Source: Maryland Matters
Former police chiefs in two states, including North Carolina, are facing federal charges in Maryland in connection with a conspiracy to illegally obtain machine guns and other firearms, Maryland Matters reported.
The charges the former police chiefs are facing are similar to those faced by Republican Frederick County (Maryland) Sheriff Chuck Jenkins.
“A top priority of the U.S. Attorney’s Office remains holding accountable those who illegally possess or traffic firearms,” a spokesperson for U.S. Attorney Erek Barron said in an emailed statement to Maryland Matters.
The issue, according to reports, is that both police chiefs sent “law letters” to the Bureau of Alcohol, Tobacco, Firearms and Explosives in order to get firearms that are normally banned from being sold in the U.S. – like fully automatic machine guns and short-barreled rifles.
There is an exception to federal firearms laws that sometimes allows licensed gun dealers to buy weapons like machine guns as a sample for demonstration to potential military or law enforcement buyers, so long as the agency sends a law letter, also known as a “demo letter.”
The indictment charges five defendants, including the police chiefs in Coats, North Carolina, and Ray, North Dakota, of improperly using the law letters in order to get machine guns.
Federal prosecutors accused the defendants of conspiring to get machine guns by lying in their letters and saying that the guns would be used for demonstration for their respective law enforcement agencies, though they weren’t actually going to be used in any demonstrations.
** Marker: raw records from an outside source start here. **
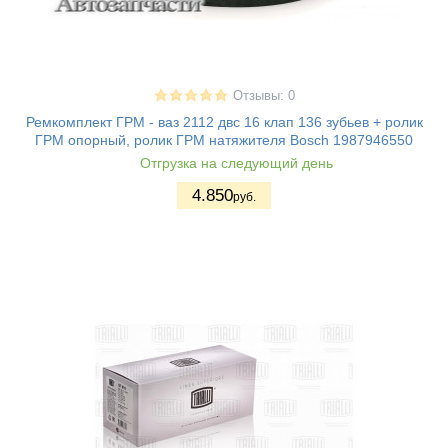
Отзывы: 0
Ремкомплект ГРМ - ваз 2112 двс 16 клап 136 зубьев + ролик
ГРМ опорный, ролик ГРМ натяжителя Bosch 1987946550
Отгрузка на следующий день
4.850
руб.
The Coats and Ray police departments don’t even have SWAT teams that would use that type of weaponry.
Matthew Jeremy Hall, 53, the ex-Coats Police Department chief, submitted 53 letters requesting 92 firearms for demonstration. Coats is a town of around 2,000 people.
James Sawyer, 50, who was charged, was the only member of his town’s police department, prosecutors said. Despite being the only police officer in town, he still submitted 32 law letters that requested the demonstration of over 70 firearms.
There were also several others named in the indictment who were not charged, including two law enforcement officers in New Mexico who sent a combined 144 letters to the ATF requesting 1,012 guns.
According to prosecutors, the letters were coordinated with three federal firearms licensees and they all face charges. One of the three, North Carolina resident Larry Allen Vickers, owned VT Guns in Union County and was also a YouTube personality. He pleaded guilty in late October to conspiracy and admitted that he kept some of the weapons he received and then sold others. He faces a maximum sentence of five years in prison for conspiracy and 20 years for conspiracy to violate the International Emergency Economic Powers Act.
Hall is facing a maximum of five years in federal prison if convicted of conspiracy. He has not yet appeared in U.S. District Court to face his charge.